Add ex_odata4 to your dependencies in mix.exs:

def deps do
  [
    {:ex_odata4, "~> 0.2.1"}
  ]
end

Configuration

Register your Ecto schemas in config/config.exs:

config :ex_odata4, schemas: %{
  "Orders"   => MyApp.Orders,
  "Products" => MyApp.Products
}

The key is the entity name as it will appear in OData URIs. The value is your Ecto schema module.

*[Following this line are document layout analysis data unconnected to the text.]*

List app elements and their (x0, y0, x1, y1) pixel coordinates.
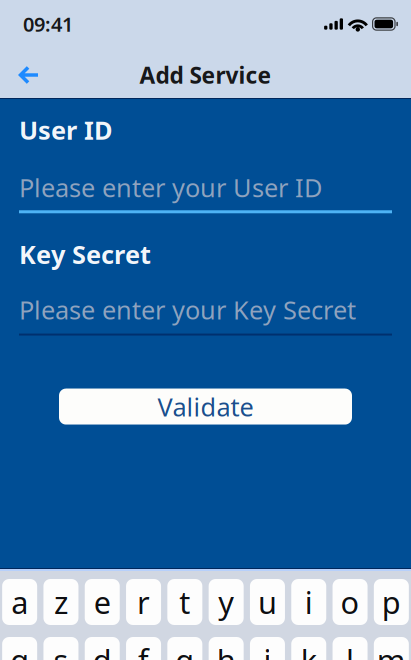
button[interactable]: z (44, 579, 78, 625)
button[interactable]: f (126, 637, 161, 660)
staticText: Add Service (140, 60, 272, 90)
staticText: p (382, 582, 401, 622)
staticText: i (305, 582, 313, 622)
staticText: Please enter your User ID (19, 171, 322, 204)
staticText: User ID (19, 113, 113, 147)
button[interactable]: t (167, 579, 202, 625)
button[interactable]: o (333, 579, 368, 625)
button[interactable]: g (167, 637, 202, 660)
staticText: t (179, 582, 190, 622)
staticText: m (377, 640, 406, 660)
button[interactable]: r (126, 579, 161, 625)
button[interactable]: j (250, 637, 285, 660)
staticText: Key Secret (19, 237, 151, 271)
button[interactable]: i (291, 579, 326, 625)
staticText: a (11, 582, 28, 622)
button[interactable]: a (2, 579, 37, 625)
staticText: r (137, 582, 150, 622)
button[interactable]: Back (8, 51, 48, 95)
staticText: o (341, 582, 360, 622)
button[interactable]: m (374, 637, 409, 660)
staticText: g (175, 640, 194, 660)
button[interactable]: y (209, 579, 244, 625)
button[interactable]: e (85, 579, 120, 625)
staticText: Validate (158, 390, 254, 423)
staticText: j (264, 640, 272, 660)
button[interactable]: q (2, 637, 37, 660)
button[interactable]: l (333, 637, 368, 660)
staticText: u (258, 582, 277, 622)
staticText: 09:41 (23, 11, 73, 37)
staticText: e (94, 582, 111, 622)
button[interactable]: s (44, 637, 78, 660)
staticText: l (346, 640, 354, 660)
staticText: h (217, 640, 236, 660)
staticText: q (10, 640, 29, 660)
staticText: k (301, 640, 317, 660)
button[interactable]: p (374, 579, 409, 625)
button[interactable]: k (291, 637, 326, 660)
staticText: y (218, 582, 234, 622)
staticText: Please enter your Key Secret (19, 293, 356, 326)
staticText: f (138, 640, 149, 660)
staticText: d (93, 640, 112, 660)
button[interactable]: u (250, 579, 285, 625)
staticText: z (54, 582, 68, 622)
button[interactable]: h (209, 637, 244, 660)
button[interactable]: d (85, 637, 120, 660)
staticText: s (54, 640, 68, 660)
button[interactable]: Validate (59, 389, 352, 425)
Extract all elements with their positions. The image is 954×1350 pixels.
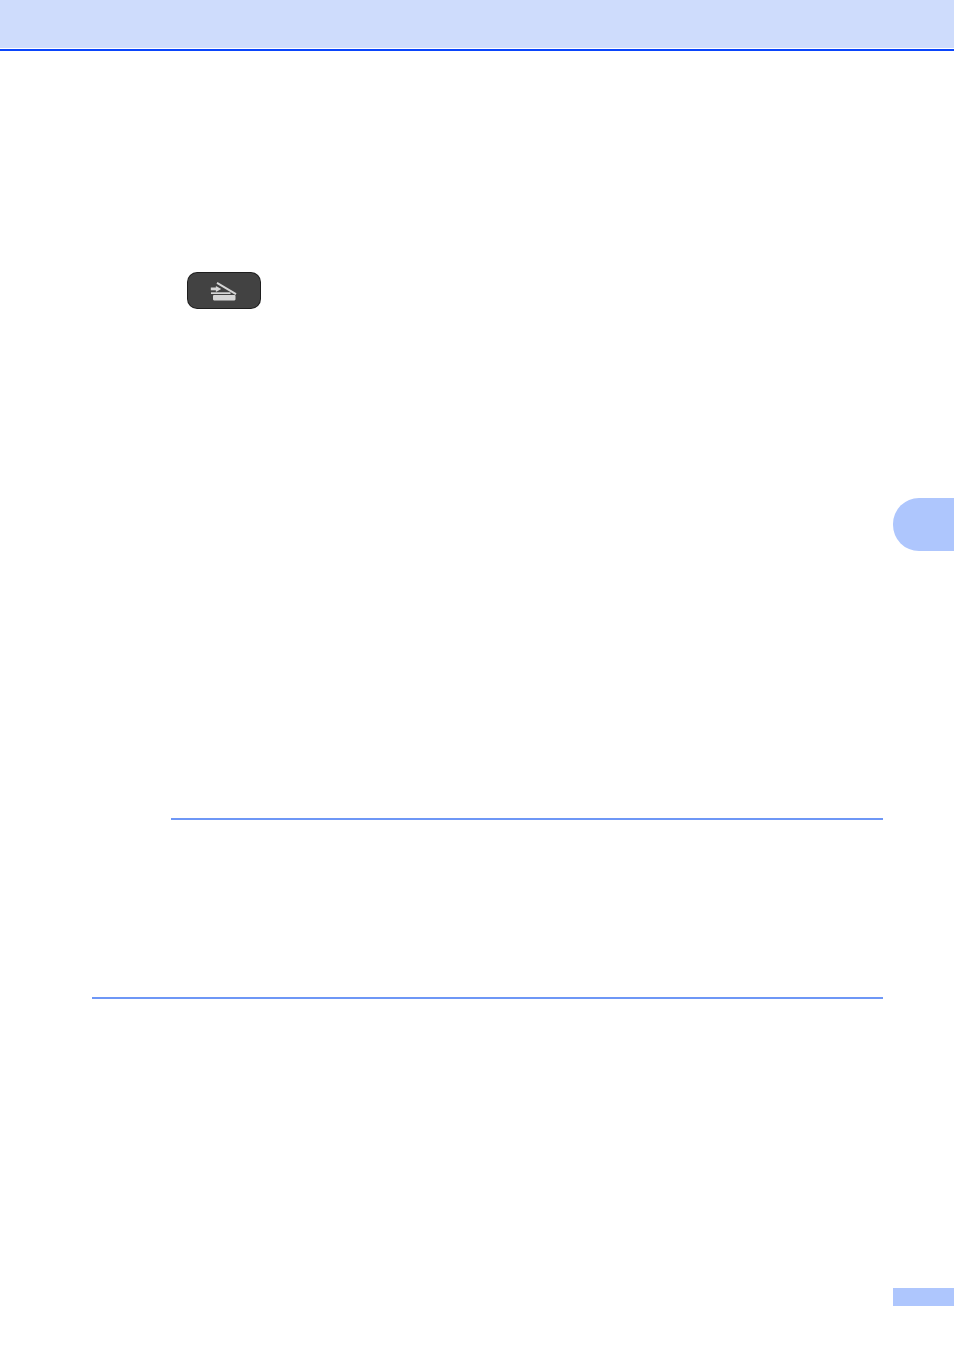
button[interactable]: Chapter tab [893, 498, 954, 551]
button[interactable]: Scan [188, 273, 260, 308]
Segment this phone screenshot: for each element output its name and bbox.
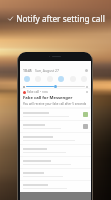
staticText: • now (40, 90, 48, 94)
button[interactable]: Fake call (21, 89, 90, 107)
staticText: Fake call (27, 90, 39, 94)
button[interactable] (20, 133, 91, 144)
button[interactable] (20, 181, 91, 192)
button[interactable]: Quick toggle 4 (70, 76, 76, 82)
button[interactable]: Quick toggle 2 (47, 76, 53, 82)
button[interactable]: Settings (85, 69, 88, 72)
button[interactable] (20, 121, 91, 132)
staticText: 10:45 (23, 68, 32, 73)
button[interactable]: Quick toggle 5 (81, 76, 87, 82)
button[interactable] (20, 109, 91, 120)
staticText: Notify after setting call (16, 13, 105, 24)
staticText: Fake call for Messenger (23, 95, 73, 101)
staticText: Sun, August 27 (35, 68, 59, 73)
staticText: You will receive your fake call after 5 … (23, 102, 87, 106)
button[interactable]: Quick toggle 3 (58, 76, 64, 82)
button[interactable] (20, 169, 91, 180)
button[interactable] (20, 157, 91, 168)
button[interactable] (20, 145, 91, 156)
button[interactable]: Quick toggle 1 (35, 76, 41, 82)
button[interactable]: Quick toggle 0 (24, 76, 30, 82)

OData field names are derived automatically from the schema — :first_name is exposed as FirstName, :amount as Amount, and so on.

Querying data

From a full OData URI

ExOdata4.parse_uri("/Orders?$filter=Amount gt 1000&$top=25&$skip=0")
|> MyApp.Repo.all()

From a query string

ExOdata4.get("Orders", "$filter=Status eq 'active'&$orderby=Amount desc&$top=10")
|> MyApp.Repo.all()

Both return an %Ecto.Query{} ready to execute against your repo.

Serving $metadata for Power BI

Power BI and Excel hit /$metadata when connecting to an OData source to discover entity types and field names. Serve it from your router:

# Phoenix example
get "/$metadata", MetadataController, :index
defmodule MyAppWeb.MetadataController do
  use MyAppWeb, :controller

  def index(conn, _params) do
    xml = ExOdata4.Metadata.generate(MyApp.Orders, namespace: "MyApp")
    conn
    |> put_resp_content_type("application/xml")
    |> send_resp(200, xml)
  end
end

The namespace option is optional and defaults to "Default".

Connecting Power BI

  1. In Power BI Desktop, choose Get Data → OData feed
  2. Enter your service URL, e.g. https://myapp.example.com/odata
  3. Power BI will fetch /$metadata automatically and show your entities in the navigator
  4. Select the entities you want and load them

From there you can build reports and dashboards directly against your Elixir service with no custom connector required.